RSPCA
Two hardliners have been elected to its ruling council AFP/Getty Images

A hardline vegan who has compared farming to the Holocaust has been elected to the RSPCA's ruling council.

Peta Watson-Smith's comments distressed leaders of the Jewish comunity. Nevertheless, she has been elected in a poll of the charity's 22,000 members.

Another hardliner who gained a seat on the 23-strong council is Dan Lyons. Lyons has said that he wants pet owners to sit exams. He is also the chief executive of the Centre for Animals and Social Justice, a charity that has been investigating ways to represent animals in parliament.

The appointments have aroused controversy, with the Charity Commission set to come under pressure to review the RSPCA's governance. Council members automatically become trustees of the charity.

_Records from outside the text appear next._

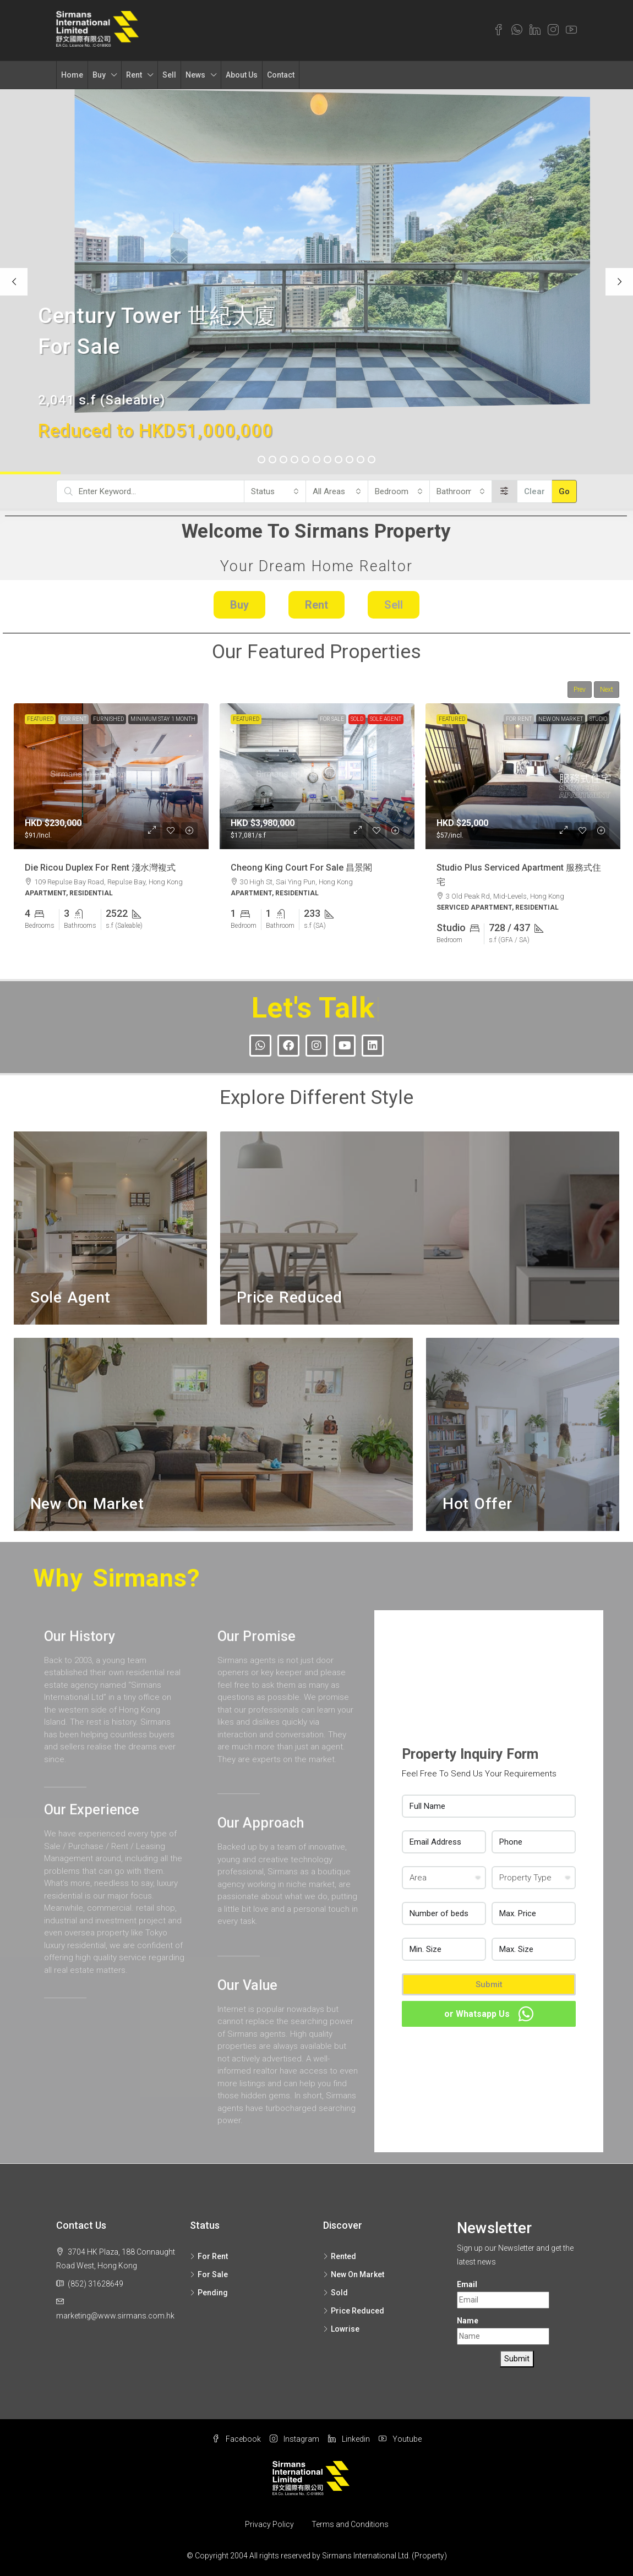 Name (467, 2320)
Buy (99, 74)
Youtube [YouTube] (400, 2439)
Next (606, 689)
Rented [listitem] (339, 2256)
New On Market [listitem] (353, 2274)
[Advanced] (504, 491)
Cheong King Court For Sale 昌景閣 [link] (301, 867)
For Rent (73, 719)
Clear (534, 491)
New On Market (560, 719)
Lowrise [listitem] (341, 2329)
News (195, 74)
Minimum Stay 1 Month (162, 719)
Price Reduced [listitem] (353, 2310)
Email (467, 2284)
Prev (580, 689)
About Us (242, 74)
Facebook (236, 2439)
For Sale (332, 719)
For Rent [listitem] (209, 2256)
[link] (111, 776)
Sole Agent (385, 719)
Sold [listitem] (335, 2292)
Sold (357, 719)
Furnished (108, 719)
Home (72, 74)
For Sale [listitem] (209, 2274)
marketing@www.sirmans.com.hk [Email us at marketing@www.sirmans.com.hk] (115, 2315)
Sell (169, 74)
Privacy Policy (269, 2524)
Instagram (294, 2439)
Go (564, 491)
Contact (280, 74)
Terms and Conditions (350, 2524)
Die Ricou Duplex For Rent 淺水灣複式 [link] (100, 867)
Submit (489, 1984)
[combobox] (275, 491)
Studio (598, 719)
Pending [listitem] (209, 2292)
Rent (134, 74)
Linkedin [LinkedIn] (349, 2439)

The RSPCA has failed to appoint a chief executive since Gavin Grant, its former trenchant leader, resigned due to ill health more than year ago.

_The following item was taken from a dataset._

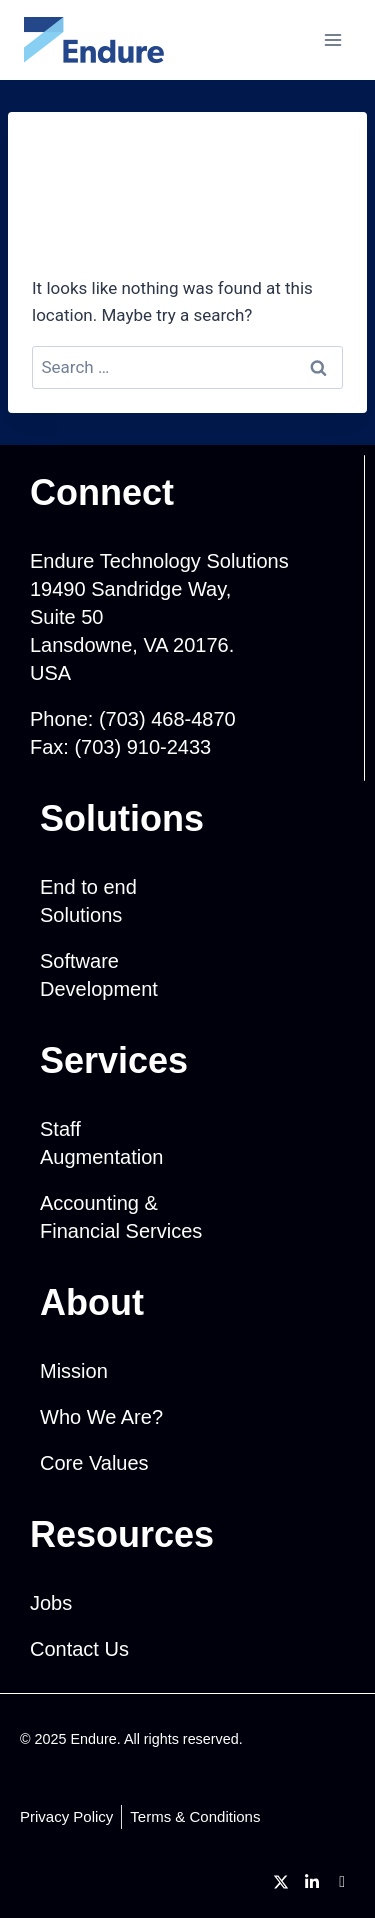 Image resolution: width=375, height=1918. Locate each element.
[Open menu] (332, 39)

The charity has come under fire for the volume of prosecutions it mounts. Critics point to a conflict of interest between its legal activity and its campaigning.

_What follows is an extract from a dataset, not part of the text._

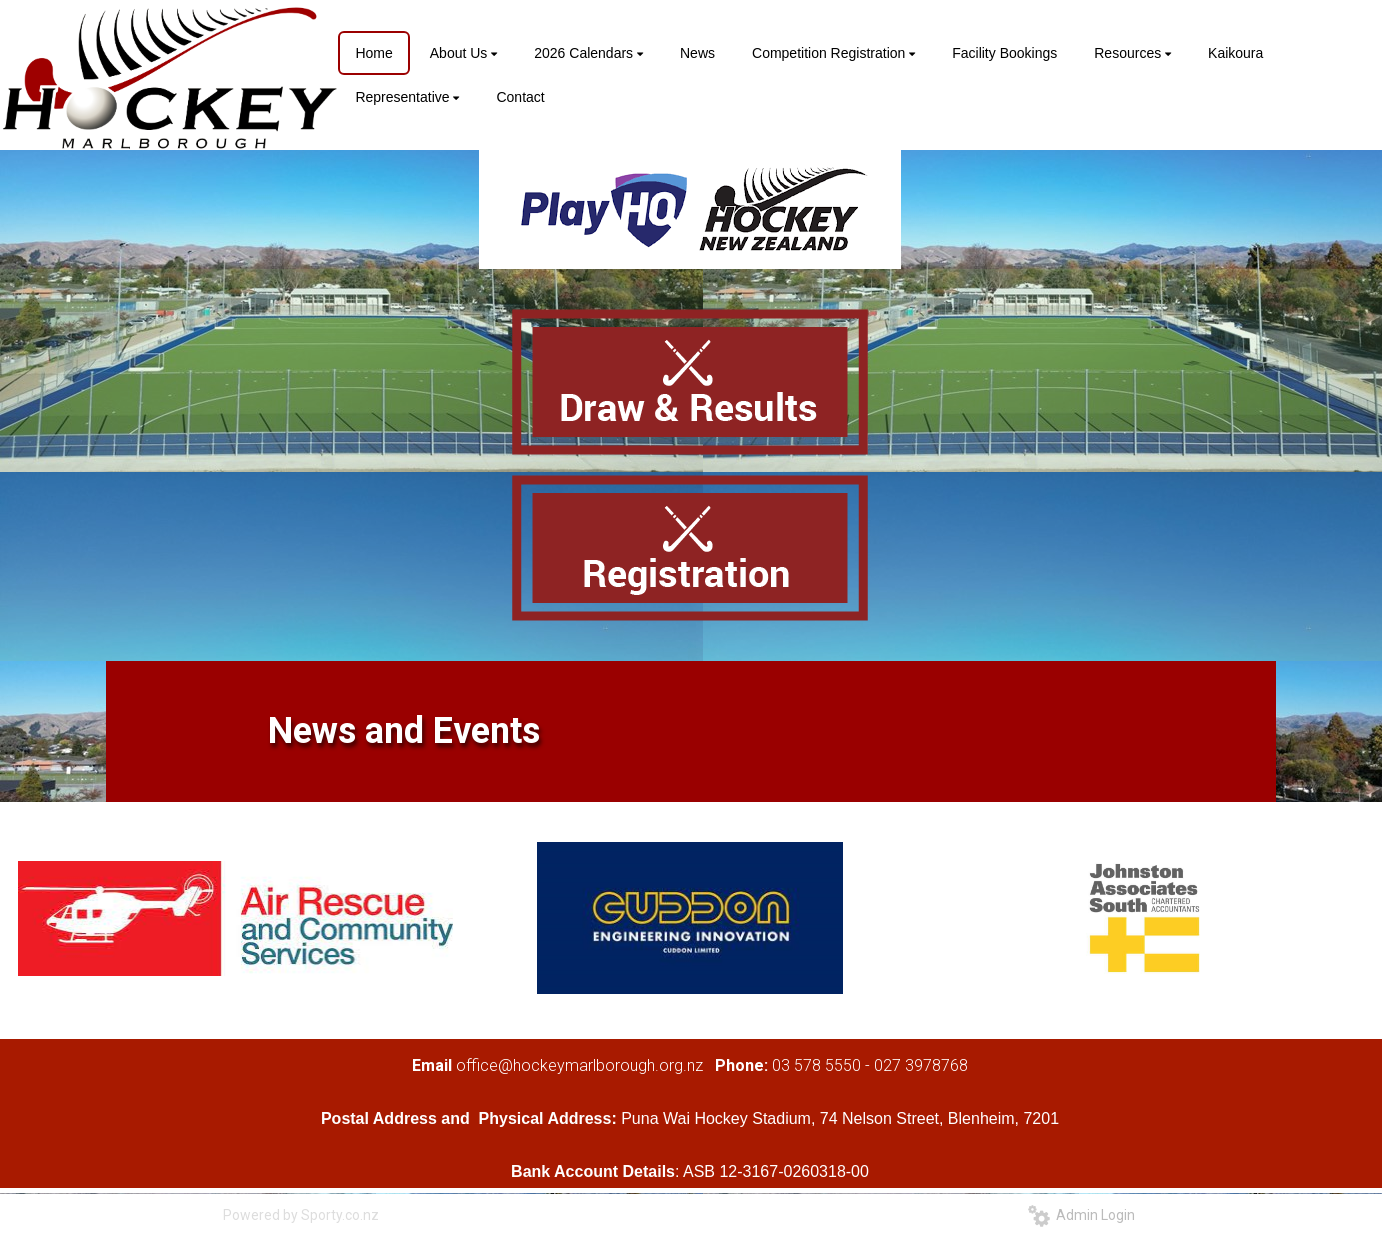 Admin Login (1081, 1215)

In an interview with The Times last year, Watson-Smith said that if elected she wished to encourage the public "to follow a wholly plant-based diet".

"Encouraging people to eat less meat is going to benefit animals and the knock-on is going to be human health and welfare," she said. "I don't think people always appreciate what is the Holocaust going on behind closed doors. You talk about the Jews. If we recognise animals as sentient beings, why are we treating them so abysmally on farms?"

In her election address she said that hunting turned people into sadists: "There is a scientific psychological link between cruelty to animals in early childhood and delinquency and sadistic behaviour in later years."

Tim Bonner, a director at the Countryside Alliance, said that extremist animal rights campaigning "alienates people in the countryside completely from what should be the most important animal welfare organisation in the country".